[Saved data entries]
-*-
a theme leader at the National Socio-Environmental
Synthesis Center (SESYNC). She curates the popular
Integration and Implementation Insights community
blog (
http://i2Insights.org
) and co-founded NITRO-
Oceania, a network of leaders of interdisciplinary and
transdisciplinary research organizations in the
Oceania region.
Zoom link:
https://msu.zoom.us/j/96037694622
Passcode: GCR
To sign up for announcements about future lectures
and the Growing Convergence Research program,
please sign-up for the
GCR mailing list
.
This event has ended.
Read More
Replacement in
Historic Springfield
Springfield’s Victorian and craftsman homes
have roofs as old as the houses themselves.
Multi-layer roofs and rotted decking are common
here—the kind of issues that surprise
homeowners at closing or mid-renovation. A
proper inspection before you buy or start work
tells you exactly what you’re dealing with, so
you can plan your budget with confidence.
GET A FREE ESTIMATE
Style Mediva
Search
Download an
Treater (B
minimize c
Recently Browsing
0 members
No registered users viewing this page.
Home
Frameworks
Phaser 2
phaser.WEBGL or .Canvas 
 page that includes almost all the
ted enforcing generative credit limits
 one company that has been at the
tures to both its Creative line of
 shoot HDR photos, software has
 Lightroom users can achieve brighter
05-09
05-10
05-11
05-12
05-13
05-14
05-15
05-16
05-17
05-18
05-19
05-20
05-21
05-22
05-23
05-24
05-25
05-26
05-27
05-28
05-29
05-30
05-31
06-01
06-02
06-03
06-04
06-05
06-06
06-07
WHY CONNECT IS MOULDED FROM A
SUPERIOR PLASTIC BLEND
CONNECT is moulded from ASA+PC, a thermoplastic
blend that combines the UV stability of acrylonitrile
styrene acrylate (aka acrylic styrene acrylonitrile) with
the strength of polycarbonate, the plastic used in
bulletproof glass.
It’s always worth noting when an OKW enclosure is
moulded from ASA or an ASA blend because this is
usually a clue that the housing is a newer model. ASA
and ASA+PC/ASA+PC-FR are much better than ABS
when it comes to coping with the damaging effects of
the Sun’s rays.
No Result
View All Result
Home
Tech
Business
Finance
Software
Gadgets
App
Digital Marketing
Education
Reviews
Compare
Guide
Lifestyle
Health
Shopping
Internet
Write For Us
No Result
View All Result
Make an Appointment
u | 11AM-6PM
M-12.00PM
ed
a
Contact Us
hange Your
-*-
> [What you have to do]: Nothing but the lines from the first line of the data through the line with "https://msu.zoom.us/j/96037694622" should be returned, exactly as they appear, both ends included.

> [Answer section]:
a theme leader at the National Socio-Environmental
Synthesis Center (SESYNC). She curates the popular
Integration and Implementation Insights community
blog (
http://i2Insights.org
) and co-founded NITRO-
Oceania, a network of leaders of interdisciplinary and
transdisciplinary research organizations in the
Oceania region.
Zoom link:
https://msu.zoom.us/j/96037694622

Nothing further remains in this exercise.